Tuesday 3 December 2019

Talking Tales Again

I feel I’ve been neglecting my blog recently – mainly because I’ve got a new website, (Dianapowellwriter.com) and most of the news about events, publications etc. is being posted on there.

For a while, I started wondering if there was any point continuing with it, as I didn’t want to simply duplicate what I wanted to say. 


But a couple of weeks ago I attended a Story Search/Workshop organised by the Ancient Connections Project, and that helped me to change my mind, and led me in a new direction just for the blog.

Ancient Connections has been set up specifically to promote links across the sea, between Pembrokeshire and Ireland – from the starting point of St David (bishop of St David’s) and St Aidan (Bishop of Ferns, in Wexford). It also has a broader brief of cross-border arts and heritage. But it is also concerned with communities, the people within those communities, and the discovery of their own, very special, local knowledge about the area. Stories, in other words.

I was totally amazed by the amount of this knowledge among some of the participants, particularly those who had lived in Pembrokeshire all their lives, and those involved in the local history society.
In truth, I felt woefully ignorant beside them.

But something I wasable to contribute centred on the information I’d researched for one of my short stories, ‘Sea Change’.

This was a piece I’d written in response to a submission call-out by Arachne Press for their 2019 Solstice Shorts.

Arachne Press is a wonderful indie press, run almost single-handedly by Cherry Potts, with an incredible amount of energy and hard work. Their Solstice Shorts Festival is a mix of poems, stories and songs, held every year on December 21st(the Winter Solstice), followed by the publication of an anthology.

I was thrilled to have another story ‘Noon Child Unknown’ chosen for last year’s Solstice call-out, ‘Noon’. This year, their subject was ‘Time and Tide’, and they were looking for work about those living beside the water, or travelling over it, to be performed in several venues throughout the country, on the coast and on rivers. Living in a coastal county, and loving the sea, it seemed exactly the right topic for me, and I decided I’d like to write a story set in Wales – Pembrokeshire, if possible.
I started off looking for a story about a seaside settlement, abandoned by its inhabitants, on account of the rising sea levels. Although it would be historical, this would, of course, resonate with the theme of climate change, and what is happening in plenty of places today. Fairbourne in North Wales, is one such place. Another classic example of this nature is from Hallsands, in Devon.

But I couldn’t find evidence of the same situation based in Pembrokeshire, and I was still hoping to make this my setting, even though the Hallsands tale was very tempting.

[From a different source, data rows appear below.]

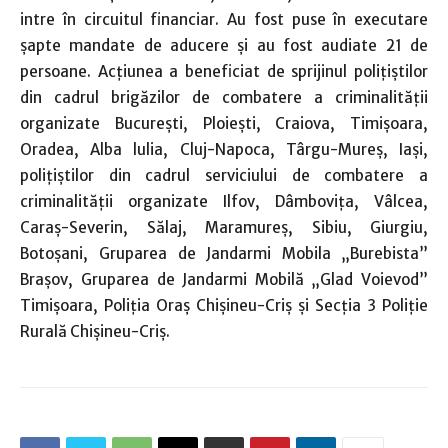
intre în circuitul financiar. Au fost puse în executare
şapte mandate de aducere și au fost audiate 21 de
persoane. Acțiunea a beneficiat de sprijinul polițiștilor
din cadrul brigăzilor de combatere a criminalității
organizate București, Ploiești, Craiova, Timișoara,
Oradea, Alba lulia, Cluj-Napoca, Târgu-Mureș, Iași,
polițiștilor din cadrul serviciului de combatere a
criminalității organizate Ilfov, Dâmbovița, Vâlcea,
Caraș-Severin, Sălaj, Maramureș, Sibiu, Giurgiu,
Botoșani, Gruparea de Jandarmi Mobila „Burebista”
Brașov, Gruparea de Jandarmi Mobilă „Glad Voievod”
Timișoara, Poliția Oraș Chișineu-Criș și Secția 3 Poliție
Rurală Chișineu-Criș.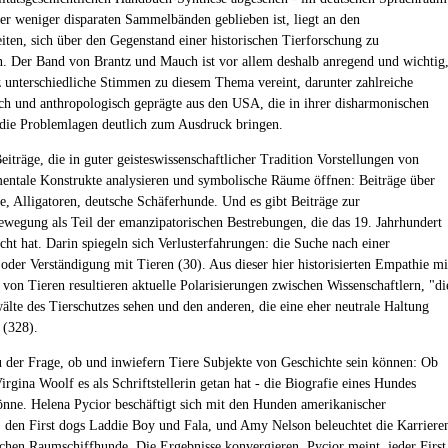
er weniger disparaten Sammelbänden geblieben ist, liegt an den
iten, sich über den Gegenstand einer historischen Tierforschung zu
n. Der Band von Brantz und Mauch ist vor allem deshalb anregend und wichtig
z unterschiedliche Stimmen zu diesem Thema vereint, darunter zahlreiche
isch und anthropologisch geprägte aus den USA, die in ihrer disharmonischen
die Problemlagen deutlich zum Ausdruck bringen.
eiträge, die in guter geisteswissenschaftlicher Tradition Vorstellungen von
mentale Konstrukte analysieren und symbolische Räume öffnen: Beiträge über
e, Alligatoren, deutsche Schäferhunde. Und es gibt Beiträge zur
ewegung als Teil der emanzipatorischen Bestrebungen, die das 19. Jahrhundert
cht hat. Darin spiegeln sich Verlusterfahrungen: die Suche nach einer
oder Verständigung mit Tieren (30). Aus dieser hier historisierten Empathie mi
von Tieren resultieren aktuelle Polarisierungen zwischen Wissenschaftlern, "di
wälte des Tierschutzes sehen und den anderen, die eine eher neutrale Haltung
 (328).
u der Frage, ob und inwiefern Tiere Subjekte von Geschichte sein können: Ob
rgina Woolf es als Schriftstellerin getan hat - die Biografie eines Hundes
önne. Helena Pycior beschäftigt sich mit den Hunden amerikanischer
: den First dogs Laddie Boy und Fala, und Amy Nelson beleuchtet die Karriere
schen Raumschiffhunde. Die Ergebnisse konvergieren. Pycior meint, jeder First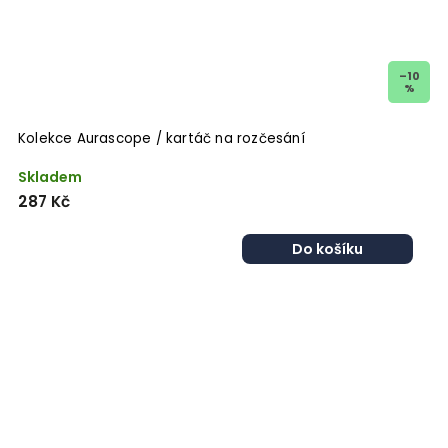
–10
%
Kolekce Aurascope / kartáč na rozčesání
Skladem
287 Kč
Do košíku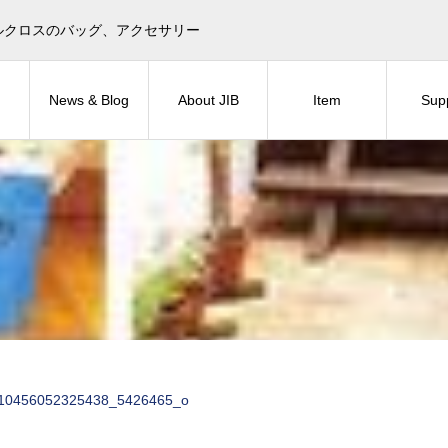
目印！セイルクロスのバッグ、アクセサリー
News & Blog
About JIB
Item
Sup
10456052325438_5426465_o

And then, during my research, I came across a reference to some abandoned houses, not far from the coast, only a few miles away from where I live. True, this wasn’t exactly what I’d been looking for – there was no direct connection to environmental factors – but there were still intriguing elements within the tale. There was little left of the hamlet now, beyond a few ruined stone walls, and a line of white stones leading to the sea. One local belief held it to be a Quaker village, with some talk that the villagers had been driven away – even, possibly, by the poisoning of their well. But whatever the truth of this, it was almost certain that whoever lived there walked along that path, to the coast, and found their livelihood in the sea. This provided the bare bones of my story. I added a sprinkling of myth – well, there have to be selkies, don’t there? And ghosts. And a possible land across the sea, which materialised into America, where the Quakers departed to, with my main character following in their footsteps… or their boat wakes.




So there was history, there was time, there was tide, and I was pleased with my story, and even more so when Arachne accepted it.

But it was particularly rewarding because I had discovered some local history that I had been completely unaware of before. And as I say, I was able to pass on my new-found knowledge to the Ancient Connections workshop, and add another tale to the wealth of stories that Pembrokeshire possesses, from the Prehistoric to the present day.

The story will be read at Holyhead, and I myself will read it at Greenwich. It will be live-streamed, therefore stretching across the world. This corner of Pembrokeshire will be echoed across the airwaves.

And after I’d finished ‘Sea Change’, because I had come across so many marvellous tales of the ocean, I wrote another story, ‘Ballast’, which was also accepted for the Solstice Festival.
I’m also sure that, one day, I will go back to my idea of a village lost to the waves and weather.
More connections, more words, more stories. 

Which is what this blog is going to be about in future – words about my stories, where they come from, how they developed from idea to page. What happened to them afterwards, maybe. Talking Tales, again.